Regressar aquele local específico nunca me deveria trazer vontade. Não deveria querer voltar a pisar aquela terra. Ver aquelas águas. Sentir aquele frio. Acima de tudo porque naquele local me confronto a mim mesmo. Tomo conhecimento das minhas mais recônditas fraquezas. Do facto inapelável de que por mais que me agigante ou tente prosseguir, os obstáculos são cada vez mais extensos.

Ver aquela água quase a tocar nos meus pés, aquele cinzento do céu e o silêncio, apenas perfurado pela ondulação, é como estar num mundo à parte. Aqui vim e venho muitas vezes. Contemplar. Tentar perceber. E de dentro de mim, apenas saí o que nunca quero que escape. Aterrador. Esmagador. Regressar a este local é uma espécie de morte pessoal. E renascimento. É a procura de uma calma. Mas encontrar uma tempestade. Dizes-me, muitas vezes, que sou um caçador de tempesdades.

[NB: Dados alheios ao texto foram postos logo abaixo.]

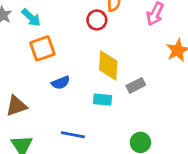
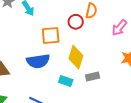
orange square: (42, 48) -> (51, 36), moved
blue semicircle: (61, 83) -> (38, 61), size x1.6

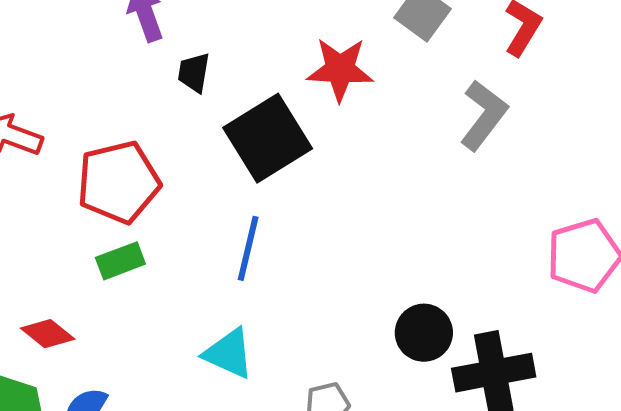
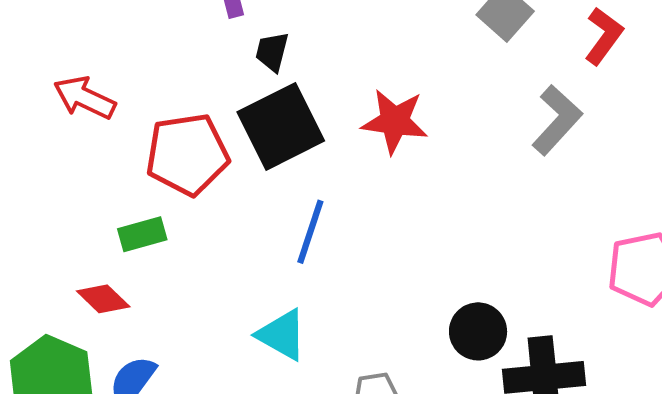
red star: (340, 69) -> (395, 121), moved
black square: (268, 138) -> (281, 126), moved
green rectangle: (120, 261) -> (142, 234), moved

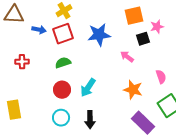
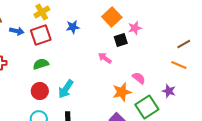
orange square: (134, 16) -> (112, 17), turned -30
blue star: (99, 35) -> (73, 27), moved, size x0.6
pink semicircle: (161, 77) -> (139, 78), turned -32
orange star: (133, 90) -> (122, 92), moved, turned -30

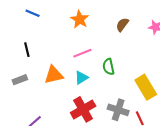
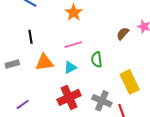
brown semicircle: (122, 25) -> (123, 34), moved
black line: (27, 50) -> (31, 37), moved

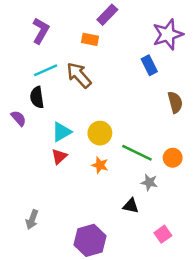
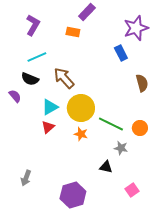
brown arrow: (79, 75) -> (64, 78), moved
black semicircle: (37, 97) -> (30, 79), turned -60
yellow circle: (100, 133) -> (81, 108), size x1.4

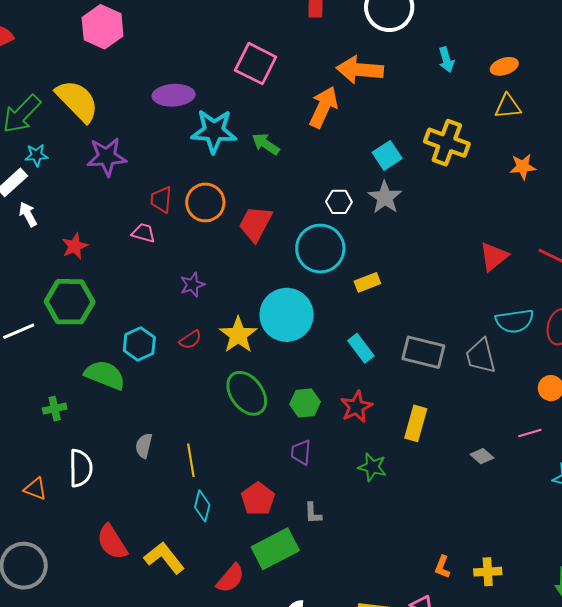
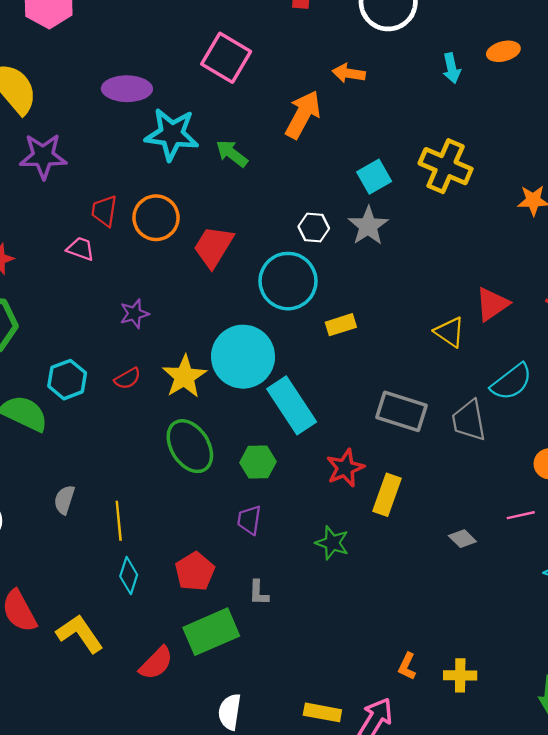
orange ellipse: (504, 66) -> (503, 51), moved
orange arrow: (360, 70) -> (349, 73), size x0.6
yellow triangle: (508, 106) -> (450, 332), moved, turned 36
cyan semicircle: (515, 321) -> (511, 382), turned -33
cyan rectangle: (361, 348) -> (292, 405), moved, size x1.6
red star: (356, 407) -> (345, 468), moved

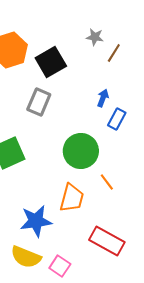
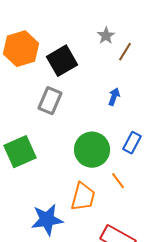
gray star: (95, 37) -> (106, 36), turned 30
blue rectangle: (117, 119) -> (132, 143), moved

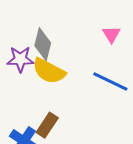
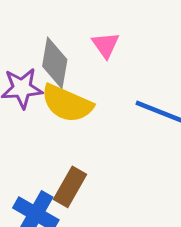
pink triangle: (111, 34) -> (105, 45), moved

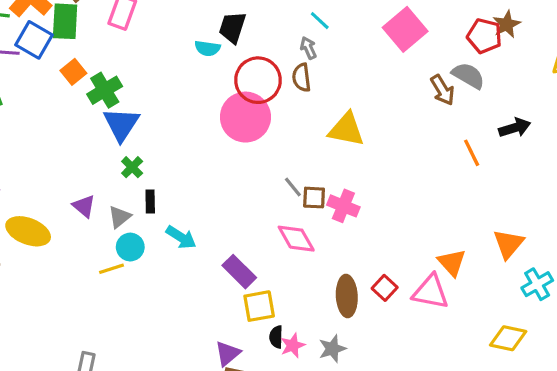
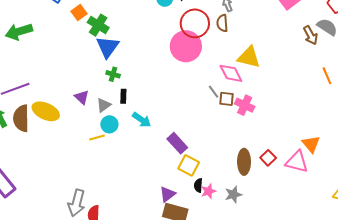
green cross: (105, 90) -> (98, 25), turned -30
green cross: (132, 167) -> (113, 74), turned -32
pink diamond: (296, 239) -> (231, 73), moved
yellow square: (259, 306) -> (189, 165), turned 35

Que nada se tranquiliza, uma vez que lhe ponho os olhos. Regressar a este leito, talvez seja como dizes. Mas a razão e o meu instinto insistem em tentar provar que estás errada. Pelo menos nisto.

Será um acto insufismável de cariz pessoal. Este regressar. A este vazio e a este universo. Tão longe de tudo. Mesmo que se cravem fundo, as memórias de outrora. Pregos na consciência. Todos padecemos. Ainda que seja avassaladora, a constrição que tais recordações causam, no meu caso, é impossivel aqui não regressar. E aqui, poucas vezes raia o sol. É como se a Natureza tivesse criado este local para poder chorar. Longe de tudo.

E se apenas a uns poucos, os verdadeiros escolhidos, fosse permitido aqui pisar? Poderei eu ansiar isso?